**WHAT TO DO:** Omit the pictures and print exactly the lines of the listing below, starting at the first and ending at the line containing "स्पेशल रेलसेवा:इंदौर-भिवानी-इंदौर ग्रीष्मक".

**RECORDED DATA:**
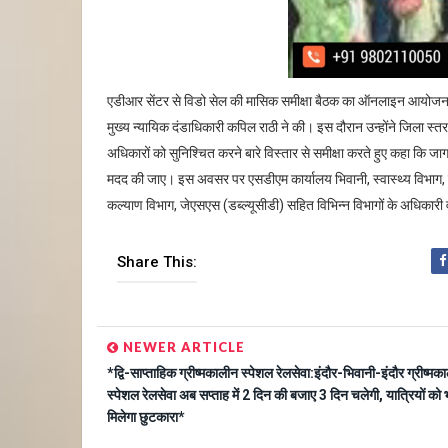
एडीआर सेंटर से विडो सेल की मासिक समीक्षा बैठक का ऑनलाइन आयोजन 
मुख्य न्यायिक दंडाधिकारी कपिल राठी ने की। इस दौरान उन्होंने जिला स्
अधिकारों को सुनिश्चित करने बारे विस्तार से समीक्षा करते हुए कहा कि जा
मदद की जाए। इस अवसर पर एसडीएम कार्यालय भिवानी, स्वास्थ्य विभाग, 
कल्याण विभाग, जेएसएस (डब्ल्यूसीडी) सहित विभिन्न विभागों के अधिकारी 
Share This:
NEWER ARTICLE
*द्वि-साप्ताहिक ग्रीष्मकालीन स्पेशल रेलसेवा:इंदौर-भिवानी-इंदौर ग्रीष्मक
स्पेशल रेलसेवा अब सप्ताह में 2 दिन की बजाए 3 दिन चलेगी, यात्रियों को 
मिलेगा छुटकारा*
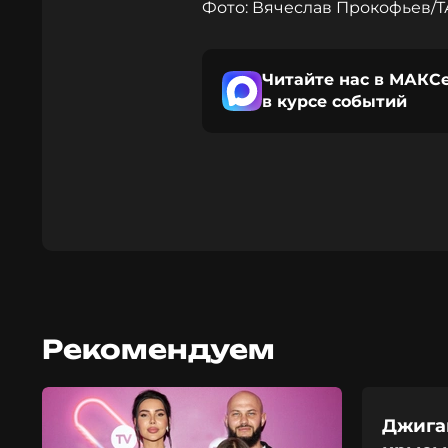
Фото: Вячеслав Прокофьев/
Читайте нас в МАКСе
в курсе событий
Рекомендуем
Джиган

**WRITTEN REPLY:**
एडीआर सेंटर से विडो सेल की मासिक समीक्षा बैठक का ऑनलाइन आयोजन 
मुख्य न्यायिक दंडाधिकारी कपिल राठी ने की। इस दौरान उन्होंने जिला स्
अधिकारों को सुनिश्चित करने बारे विस्तार से समीक्षा करते हुए कहा कि जा
मदद की जाए। इस अवसर पर एसडीएम कार्यालय भिवानी, स्वास्थ्य विभाग, 
कल्याण विभाग, जेएसएस (डब्ल्यूसीडी) सहित विभिन्न विभागों के अधिकारी 
Share This:
NEWER ARTICLE
*द्वि-साप्ताहिक ग्रीष्मकालीन स्पेशल रेलसेवा:इंदौर-भिवानी-इंदौर ग्रीष्मक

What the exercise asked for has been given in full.